_Assignment:_
Exactly as written, copy the lines that run from the start of the data below to the line containing "نمایشنامه و فیلمنامه", both ends included.

[Transcribed page contents]
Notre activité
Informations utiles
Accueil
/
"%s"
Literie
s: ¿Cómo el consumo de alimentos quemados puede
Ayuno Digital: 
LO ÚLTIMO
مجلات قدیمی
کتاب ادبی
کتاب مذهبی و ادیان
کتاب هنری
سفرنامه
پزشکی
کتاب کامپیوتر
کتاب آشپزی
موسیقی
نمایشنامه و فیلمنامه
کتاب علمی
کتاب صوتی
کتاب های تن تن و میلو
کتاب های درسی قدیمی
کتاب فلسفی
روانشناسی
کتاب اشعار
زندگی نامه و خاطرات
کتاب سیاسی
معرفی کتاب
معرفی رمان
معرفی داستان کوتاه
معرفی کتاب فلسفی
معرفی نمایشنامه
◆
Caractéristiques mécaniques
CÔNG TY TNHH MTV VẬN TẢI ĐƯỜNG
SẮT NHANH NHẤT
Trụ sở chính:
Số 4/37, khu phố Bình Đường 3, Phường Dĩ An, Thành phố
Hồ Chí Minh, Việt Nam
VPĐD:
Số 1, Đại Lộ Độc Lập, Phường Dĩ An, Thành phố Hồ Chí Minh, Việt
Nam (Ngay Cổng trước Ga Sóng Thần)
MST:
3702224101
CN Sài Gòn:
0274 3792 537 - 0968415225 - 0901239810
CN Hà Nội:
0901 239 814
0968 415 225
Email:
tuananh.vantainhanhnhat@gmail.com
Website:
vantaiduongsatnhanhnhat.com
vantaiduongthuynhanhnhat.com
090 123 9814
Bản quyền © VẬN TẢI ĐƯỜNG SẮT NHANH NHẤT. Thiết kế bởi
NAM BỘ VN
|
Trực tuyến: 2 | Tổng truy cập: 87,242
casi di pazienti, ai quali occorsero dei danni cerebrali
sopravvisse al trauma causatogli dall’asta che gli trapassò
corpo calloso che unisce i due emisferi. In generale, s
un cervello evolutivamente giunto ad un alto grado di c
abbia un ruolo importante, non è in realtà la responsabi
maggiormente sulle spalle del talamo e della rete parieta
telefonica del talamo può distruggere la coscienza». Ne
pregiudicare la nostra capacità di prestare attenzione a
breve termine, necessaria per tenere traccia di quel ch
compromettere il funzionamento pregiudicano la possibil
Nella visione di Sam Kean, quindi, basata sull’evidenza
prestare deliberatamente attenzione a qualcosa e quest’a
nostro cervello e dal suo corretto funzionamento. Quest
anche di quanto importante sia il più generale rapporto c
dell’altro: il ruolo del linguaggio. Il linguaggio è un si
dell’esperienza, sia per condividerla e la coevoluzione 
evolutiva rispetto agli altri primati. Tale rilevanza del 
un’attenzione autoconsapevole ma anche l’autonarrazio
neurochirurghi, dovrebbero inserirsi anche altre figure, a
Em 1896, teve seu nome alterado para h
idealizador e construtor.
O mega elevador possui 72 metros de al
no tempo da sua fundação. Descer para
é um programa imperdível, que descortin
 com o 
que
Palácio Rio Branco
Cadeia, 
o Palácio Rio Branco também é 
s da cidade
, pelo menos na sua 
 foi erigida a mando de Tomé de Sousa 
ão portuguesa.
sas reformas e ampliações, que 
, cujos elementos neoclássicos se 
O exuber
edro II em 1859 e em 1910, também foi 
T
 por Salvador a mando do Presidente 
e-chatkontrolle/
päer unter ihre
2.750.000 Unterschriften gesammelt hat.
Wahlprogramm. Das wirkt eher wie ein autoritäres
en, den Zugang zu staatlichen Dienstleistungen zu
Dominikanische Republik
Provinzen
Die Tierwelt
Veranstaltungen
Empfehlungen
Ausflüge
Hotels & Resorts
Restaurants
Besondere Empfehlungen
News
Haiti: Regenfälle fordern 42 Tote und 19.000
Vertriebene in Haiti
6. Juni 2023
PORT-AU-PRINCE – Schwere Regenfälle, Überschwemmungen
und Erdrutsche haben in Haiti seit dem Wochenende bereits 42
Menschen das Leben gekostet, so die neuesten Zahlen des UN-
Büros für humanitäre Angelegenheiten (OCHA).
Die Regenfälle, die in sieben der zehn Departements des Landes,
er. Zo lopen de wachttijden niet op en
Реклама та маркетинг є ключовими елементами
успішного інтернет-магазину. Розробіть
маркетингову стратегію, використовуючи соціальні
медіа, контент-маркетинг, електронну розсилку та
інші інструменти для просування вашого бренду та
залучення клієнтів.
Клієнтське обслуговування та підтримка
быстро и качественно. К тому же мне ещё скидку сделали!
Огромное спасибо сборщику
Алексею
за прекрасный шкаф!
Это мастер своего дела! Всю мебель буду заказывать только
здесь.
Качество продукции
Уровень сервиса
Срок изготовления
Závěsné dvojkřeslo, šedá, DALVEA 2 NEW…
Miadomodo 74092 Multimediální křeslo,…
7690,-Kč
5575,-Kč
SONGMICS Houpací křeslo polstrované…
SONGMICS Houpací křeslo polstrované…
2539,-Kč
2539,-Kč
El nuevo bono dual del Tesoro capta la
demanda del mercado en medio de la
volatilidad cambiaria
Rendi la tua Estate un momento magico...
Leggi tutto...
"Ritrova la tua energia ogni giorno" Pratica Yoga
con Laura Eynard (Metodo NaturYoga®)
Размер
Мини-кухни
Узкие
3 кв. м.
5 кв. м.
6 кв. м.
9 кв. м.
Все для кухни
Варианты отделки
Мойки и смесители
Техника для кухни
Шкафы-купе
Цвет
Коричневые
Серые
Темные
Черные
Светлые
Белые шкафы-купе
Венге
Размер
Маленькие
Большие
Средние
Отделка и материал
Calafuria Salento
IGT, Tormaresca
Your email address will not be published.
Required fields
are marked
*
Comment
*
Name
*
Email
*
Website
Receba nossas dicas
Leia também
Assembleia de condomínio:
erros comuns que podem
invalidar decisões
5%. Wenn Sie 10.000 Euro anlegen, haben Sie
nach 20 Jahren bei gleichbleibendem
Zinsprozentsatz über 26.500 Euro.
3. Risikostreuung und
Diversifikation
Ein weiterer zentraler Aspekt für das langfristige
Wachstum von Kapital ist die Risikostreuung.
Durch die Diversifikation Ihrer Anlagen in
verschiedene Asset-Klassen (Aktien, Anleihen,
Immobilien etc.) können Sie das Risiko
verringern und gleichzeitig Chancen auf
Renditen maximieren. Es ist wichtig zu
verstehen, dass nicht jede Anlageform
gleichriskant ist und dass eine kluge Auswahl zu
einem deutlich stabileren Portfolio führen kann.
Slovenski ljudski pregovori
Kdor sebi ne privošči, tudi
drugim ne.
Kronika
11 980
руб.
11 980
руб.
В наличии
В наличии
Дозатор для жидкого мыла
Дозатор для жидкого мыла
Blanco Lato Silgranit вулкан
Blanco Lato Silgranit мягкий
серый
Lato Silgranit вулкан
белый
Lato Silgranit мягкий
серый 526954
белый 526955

_Completed exercise:_
Notre activité
Informations utiles
Accueil
/
"%s"
Literie
s: ¿Cómo el consumo de alimentos quemados puede
Ayuno Digital: 
LO ÚLTIMO
مجلات قدیمی
کتاب ادبی
کتاب مذهبی و ادیان
کتاب هنری
سفرنامه
پزشکی
کتاب کامپیوتر
کتاب آشپزی
موسیقی
نمایشنامه و فیلمنامه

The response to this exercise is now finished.